— И ты вернулся на то место?
— Угу, вернулся.
— Якумо… но зачем?
— Да потому что… я знаю, что такое — потерять близких людей, понятно?! — его голос срывается на крик. — Знаю, когда просыпаешься в холодном поту и не понимаешь, что делать дальше, как жить сначала! Когда засыпаешь и молишься, чтобы тебе кто-нибудь приснился, хотя бы тот, кто значил для тебя самую малость! Хотя бы имя… Хоть что-то… — все слова будто душат его, застревают где-то в глотке, и на некоторое время он теряет способность дышать. — Я не хотел тебе его возвращать! Богом клянусь, не хотел туда идти!.. Но кто мы без прошлого? Всего-навсего пустые оболочки с небьющимся сердцем. Он… Оливер… этот гребаный амулет… так мгновенно оживили твою память. Я хотел дать тебе больше, хотел… чтобы ты снова почувствовала себя живой. По-настоящему живой.
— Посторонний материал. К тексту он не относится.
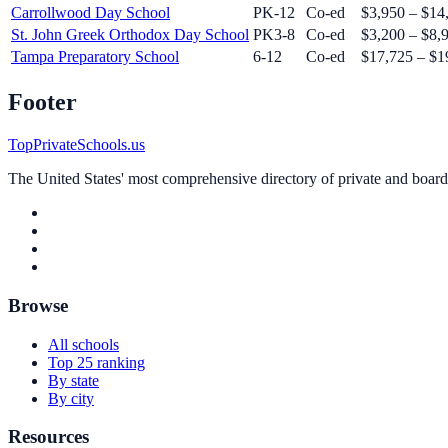
Carrollwood Day School
PK-12
Co-ed
$3,950 – $14
St. John Greek Orthodox Day School
PK3-8
Co-ed
$3,200 – $8,
Tampa Preparatory School
6-12
Co-ed
$17,725 – $1
Footer
TopPrivateSchools.us
The United States' most comprehensive directory of private and boardin
Browse
All schools
Top 25 ranking
By state
By city
Resources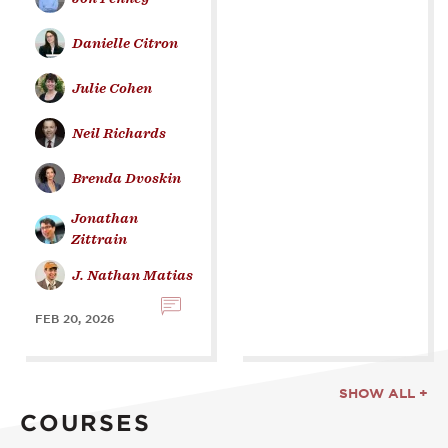
Danielle Citron
Julie Cohen
Neil Richards
Brenda Dvoskin
Jonathan
Zittrain
J. Nathan Matias
FEB 20, 2026
SHOW ALL +
COURSES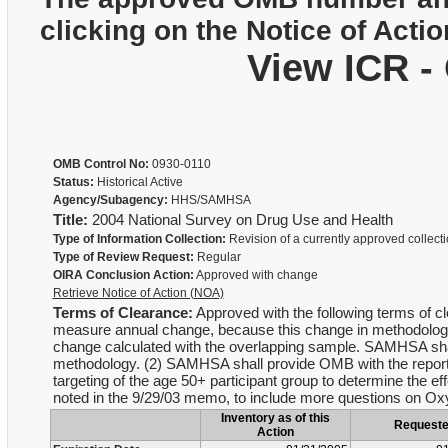
clicking on the Notice of Actio
View ICR -
OMB Control No:
0930-0110
Status:
Historical Active
Agency/Subagency:
HHS/SAMHSA
Title:
2004 National Survey on Drug Use and Health
Type of Information Collection:
Revision of a currently approved collect
Type of Review Request:
Regular
OIRA Conclusion Action:
Approved with change
Retrieve Notice of Action (NOA)
Terms of Clearance:
Approved with the following terms of cl
measure annual change, because this change in methodology 
change calculated with the overlapping sample. SAMHSA shall 
methodology. (2) SAMHSA shall provide OMB with the report t
targeting of the age 50+ participant group to determine the e
noted in the 9/29/03 memo, to include more questions on Ox
Inventory as of this
Request
Action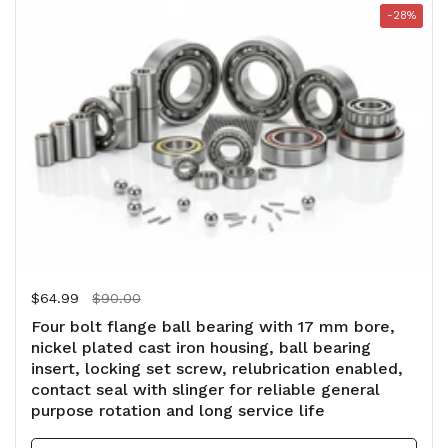
-28%
Regular price
$64.99
Sale price
$90.00
Four bolt flange ball bearing with 17 mm bore,
nickel plated cast iron housing, ball bearing
insert, locking set screw, relubrication enabled,
contact seal with slinger for reliable general
purpose rotation and long service life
И знала, что ты никогда не была одна…
— Но я не была одна! — старательно унимая слезы, возражает она, растроганная его порывом. — Со мной был ты!
— Я не он, — качает он головой. — Хотя…
Якумо отводит взгляд.
— Хотя что?.. — переспрашивает Вивьен, хоть и догадывается, к чему он клонит. Во всяком случае, ей очень хочется в это верить.
— Хотя хотел бы им стать.
Нет, к этому невозможно себя подготовить. Она ощущает, как теряет контроль над голосом, над губами, языком, даже воздух становится таким вязким и густым, что невозможно его вдохнуть. Внутри все сдавливается, комната расплывается, разбегается, но вот снова собирается воедино, и Вивьен поднимает взгляд. Она смотрит на Якумо, и он отвечает ей печальной улыбкой, будто бы все понимает.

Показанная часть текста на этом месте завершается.